Fluoride

If you don’t like pieces that are analytical of human behavior, save yourself the effort right now.

You know those people who talk too much in class? I’m not talking about the ones who whisper to other people, or just flat out talk while the professor is giving his or her lecture. I’m talking about the ones that ask too many questions. Or rather, the ones that raise their hands and are given permission to speak. Usually it doesn’t seem to be a question at all. Rather, these people see their classes as a forum for which to share their knowledge with the world. But the worst are the ones that don’t even so much share their knowledge as much as they share their wit. Or their attempt at wit, which is sadly the case most of the time.

Case in point: Today in my Religion & Its Critics class we were talking about, I don’t know, something. It was review for our exam, and I was taking notes, but I sort of zone out when my prof gets off topic. Anyway, I know he started to babble about how the government adds fluoride to our drinking water. It had something to do with Marx’s principle of alienation. Or maybe it was Feuerbach’s principle of alienation. There was some alienation going on. So this guy in the class raises his hand in order to express his amazement to the fact that the government provides this service. He makes some crack about our tax dollars at work, and the lecture continues. Our prof asks for further questions, and there’s a pause. The same guy raises his hand and says, “So they really add fluoride?” This got some laughter from those looking for any kind of diversion. He then starts talking about Mel Gibson in Conspiracy Theory and how one of his theories is that fluoride is used for some kind of mind control. My friend Elijah, in a successful attempt at wit, points out that in that film Mel Gibson’s character is crazy. While I do not promote the practice of bursting the bubbles of others for one’s own gain, this was close to receiving my approval. So the class is about to end, and my prof asks one more time if there are any questions. This same guy raises his hand on more time and simply says, with a certain amount of astonishment in his voice, “Fluoride!”
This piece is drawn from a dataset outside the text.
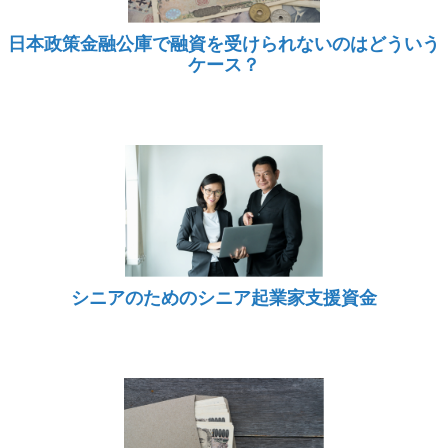
日本政策金融公庫で融資を受けられないのはどういう
ケース？
シニアのためのシニア起業家支援資金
Now you might think me rather cruel to be sounding off on this. I mean, what if I misinterpreted what I saw? What if he wasn’t making an attempt at humor, but rather his mind simply could not wrap itself around the concept of artificially added fluoride to a drinking water population. But think of it this way: I’m choosing to give this guy the benefit of the doubt that he is a competent young man who can understand such things. So in fact I’m promoting his general intelligence, not degrading it. What I’m calling into question here is his sense of timing. There is a time to be witty and to show off. Doing so in a class that you and other people are paying a substantial amount of money to take would not qualify as one of those times. Plus if you’re not funny then there’s never a time nor a place.